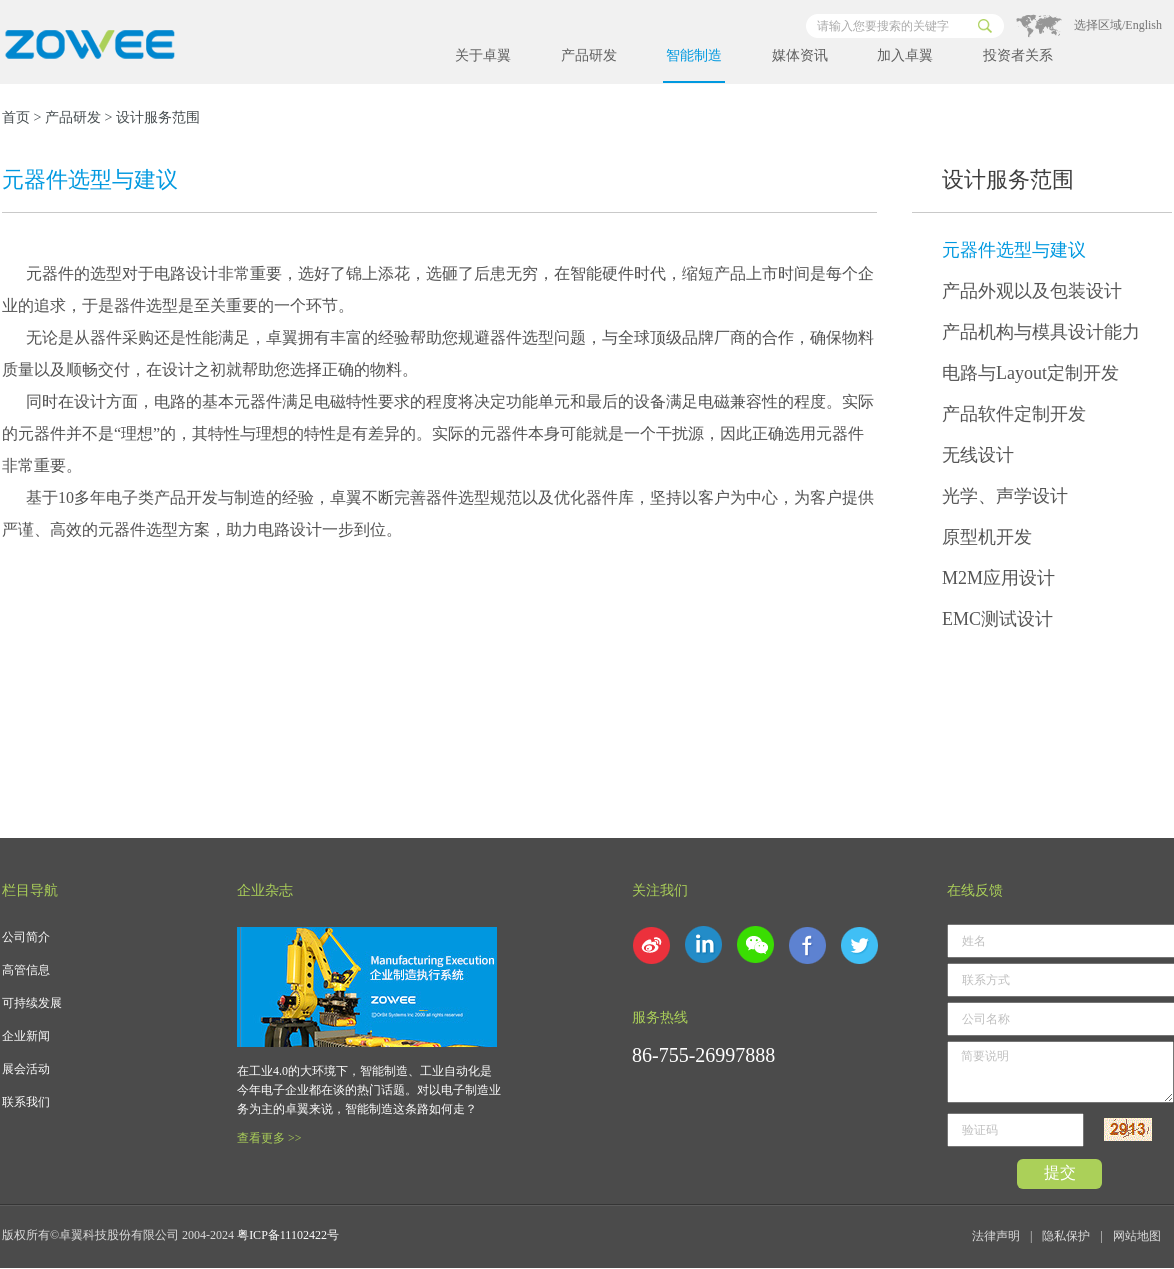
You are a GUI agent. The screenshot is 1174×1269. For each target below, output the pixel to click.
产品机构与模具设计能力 (1041, 332)
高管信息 (26, 970)
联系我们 (26, 1102)
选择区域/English (1118, 25)
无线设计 (978, 455)
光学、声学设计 (1005, 496)
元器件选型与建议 (1014, 250)
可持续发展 (32, 1003)
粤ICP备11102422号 (288, 1235)
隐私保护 (1066, 1236)
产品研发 (589, 55)
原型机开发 (987, 537)
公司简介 (26, 937)
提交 (1060, 1172)
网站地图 (1137, 1236)
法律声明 (996, 1236)
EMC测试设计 (997, 619)
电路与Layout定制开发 (1030, 373)
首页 (16, 117)
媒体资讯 (800, 55)
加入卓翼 (905, 55)
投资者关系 (1018, 55)
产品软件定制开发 (1014, 414)
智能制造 (694, 55)
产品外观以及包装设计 (1032, 291)
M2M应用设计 (998, 578)
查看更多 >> (269, 1138)
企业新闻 (26, 1036)
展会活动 (26, 1069)
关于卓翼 (483, 55)
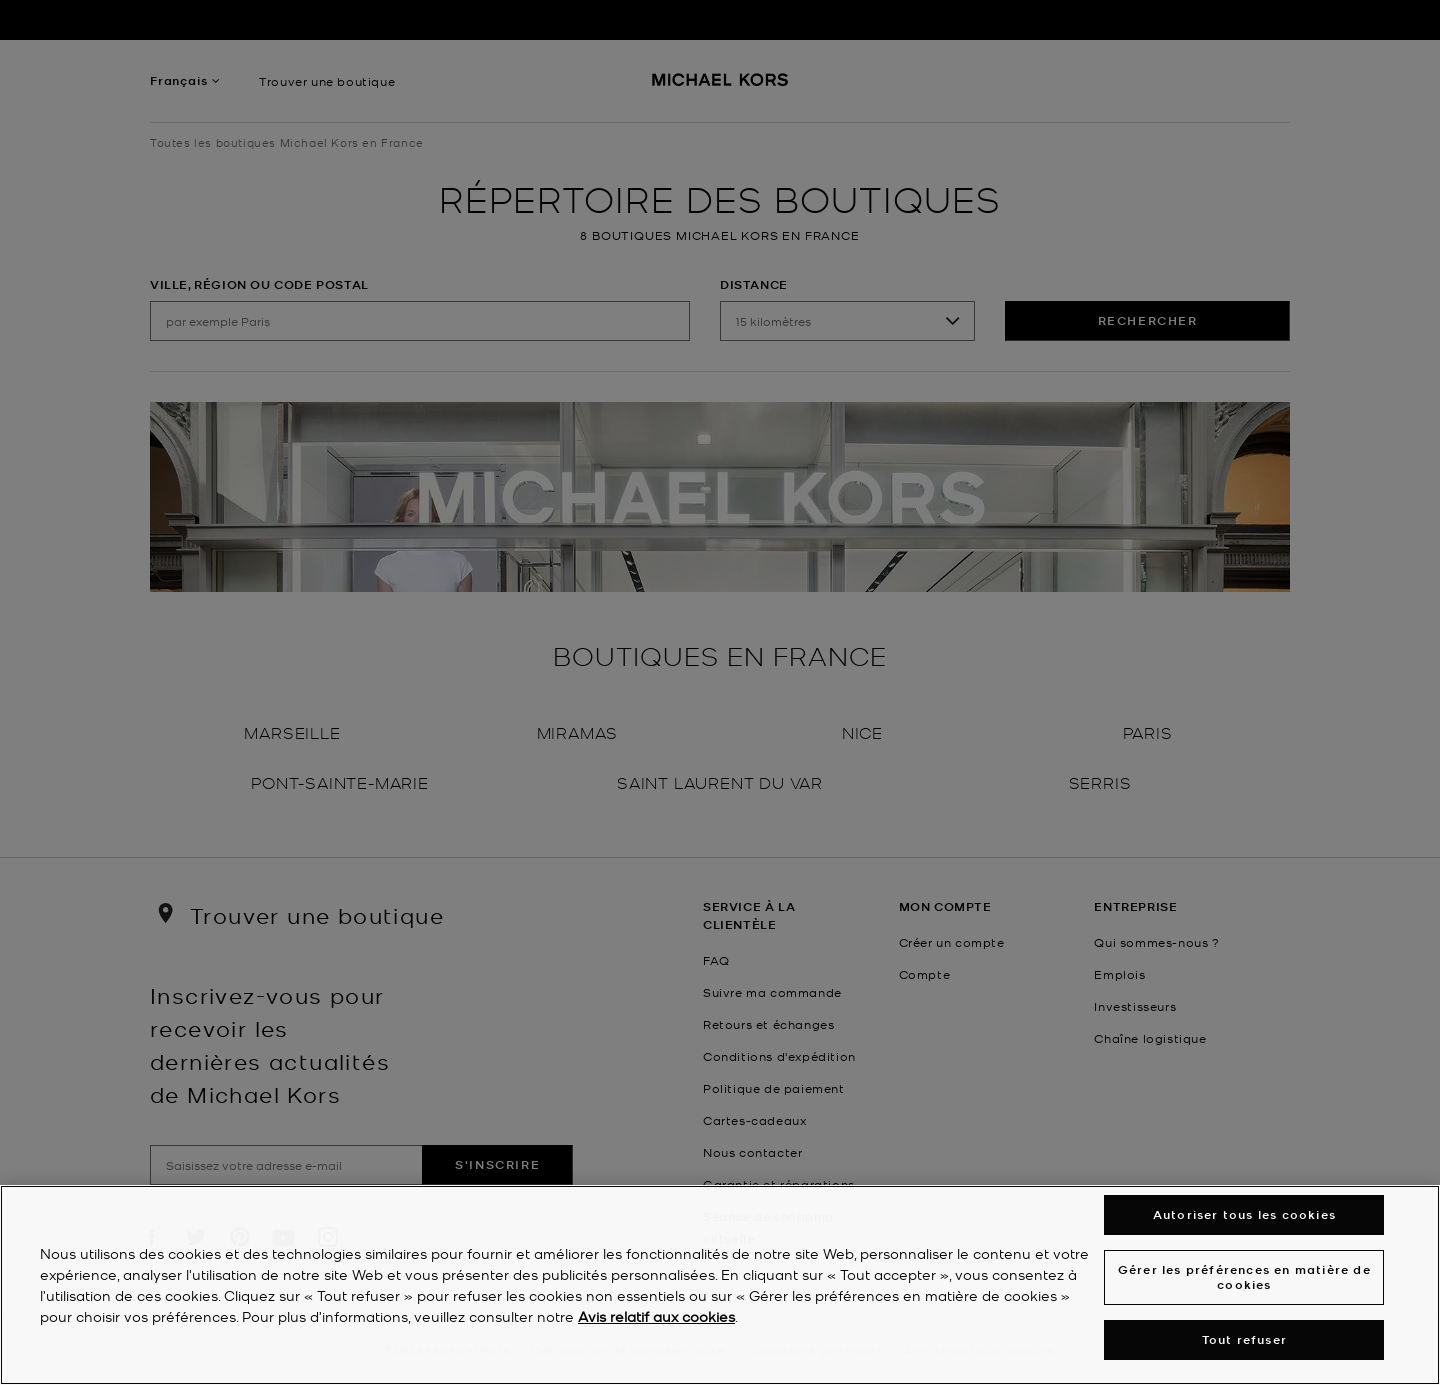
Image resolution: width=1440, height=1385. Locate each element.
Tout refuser (1244, 1339)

■ **WORK INSTRUCTIONS**
None of the pictures should appear, though every line of the data above must be reproduced exactly.

■ **RESPONSE BOX**
You are a GUI agent. The screenshot is 1174×1269. For each target below, output the pixel to click.
产品机构与模具设计能力 (1041, 332)
高管信息 (26, 970)
联系我们 (26, 1102)
选择区域/English (1118, 25)
无线设计 (978, 455)
光学、声学设计 (1005, 496)
元器件选型与建议 (1014, 250)
可持续发展 (32, 1003)
粤ICP备11102422号 (288, 1235)
隐私保护 (1066, 1236)
产品研发 (589, 55)
原型机开发 (987, 537)
公司简介 (26, 937)
提交 (1060, 1172)
网站地图 (1137, 1236)
法律声明 (996, 1236)
EMC测试设计 (997, 619)
电路与Layout定制开发 (1030, 373)
首页 (16, 117)
媒体资讯 (800, 55)
加入卓翼 (905, 55)
投资者关系 (1018, 55)
产品软件定制开发 (1014, 414)
智能制造 (694, 55)
产品外观以及包装设计 (1032, 291)
M2M应用设计 (998, 578)
查看更多 >> (269, 1138)
企业新闻 (26, 1036)
展会活动 (26, 1069)
关于卓翼 (483, 55)
Image resolution: width=1440, height=1385. Locate each element.
Tout refuser (1244, 1339)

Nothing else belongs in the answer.